BEGIN Task input
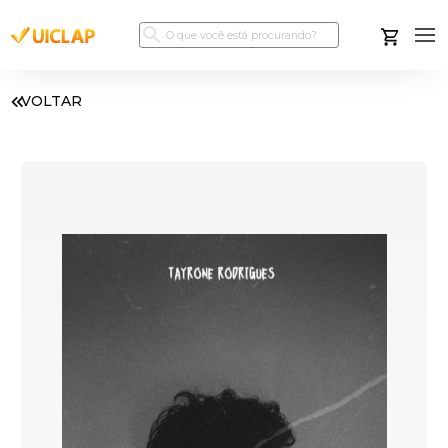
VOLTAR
END Task input
BEGIN Task input
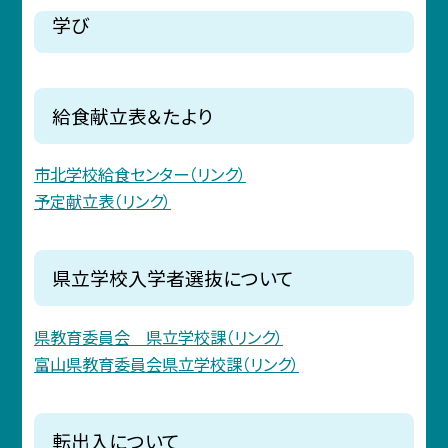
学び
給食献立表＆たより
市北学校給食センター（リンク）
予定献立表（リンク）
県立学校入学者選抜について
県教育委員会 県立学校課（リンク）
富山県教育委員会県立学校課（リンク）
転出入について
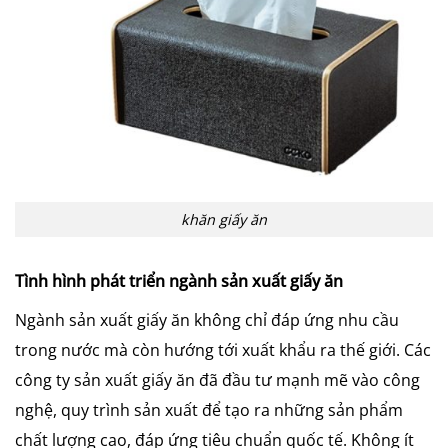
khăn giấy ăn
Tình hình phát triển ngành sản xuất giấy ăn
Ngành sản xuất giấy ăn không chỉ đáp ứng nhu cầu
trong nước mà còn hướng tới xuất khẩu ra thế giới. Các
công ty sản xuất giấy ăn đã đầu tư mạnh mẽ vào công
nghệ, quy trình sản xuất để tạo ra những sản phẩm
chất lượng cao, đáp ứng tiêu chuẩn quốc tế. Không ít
END Task input
BEGIN Task input
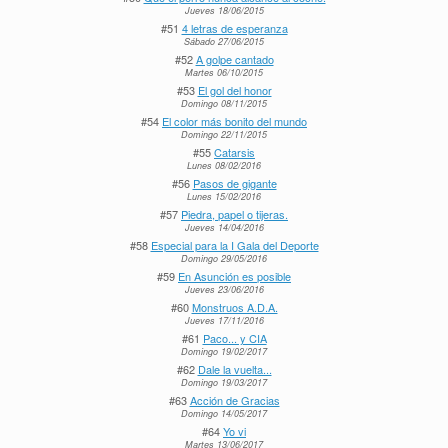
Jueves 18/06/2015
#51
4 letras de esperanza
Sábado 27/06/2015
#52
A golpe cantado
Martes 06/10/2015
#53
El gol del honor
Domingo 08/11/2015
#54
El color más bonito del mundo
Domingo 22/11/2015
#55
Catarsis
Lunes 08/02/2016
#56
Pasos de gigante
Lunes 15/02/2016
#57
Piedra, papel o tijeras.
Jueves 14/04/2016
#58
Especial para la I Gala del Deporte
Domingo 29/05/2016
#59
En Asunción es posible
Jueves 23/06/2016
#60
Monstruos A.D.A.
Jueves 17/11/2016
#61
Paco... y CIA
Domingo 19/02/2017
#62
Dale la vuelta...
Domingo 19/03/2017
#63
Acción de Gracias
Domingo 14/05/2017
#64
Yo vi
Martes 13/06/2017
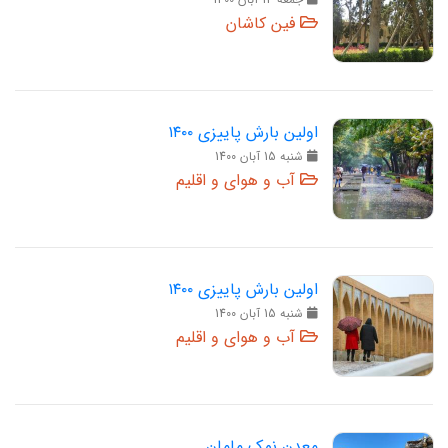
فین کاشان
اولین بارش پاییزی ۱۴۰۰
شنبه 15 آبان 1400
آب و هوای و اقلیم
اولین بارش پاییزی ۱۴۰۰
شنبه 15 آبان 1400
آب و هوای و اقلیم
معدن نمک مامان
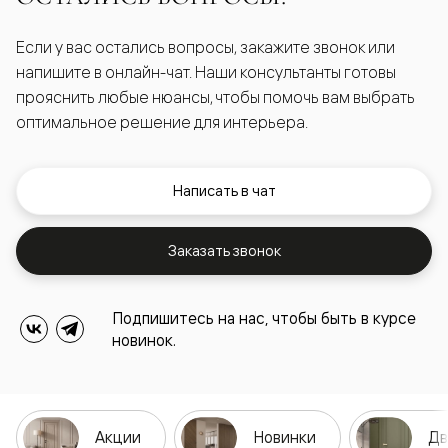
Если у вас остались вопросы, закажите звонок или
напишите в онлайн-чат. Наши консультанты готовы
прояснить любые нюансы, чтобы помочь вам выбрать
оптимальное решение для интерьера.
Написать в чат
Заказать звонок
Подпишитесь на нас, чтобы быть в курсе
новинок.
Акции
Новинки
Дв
END Task input
Task statement>
Search the records for the string "Domingo" and, wherever a line contains it, please copy that line.

Answer section>
Domingo 08/11/2015
Domingo 22/11/2015
Domingo 29/05/2016
Domingo 19/02/2017
Domingo 19/03/2017
Domingo 14/05/2017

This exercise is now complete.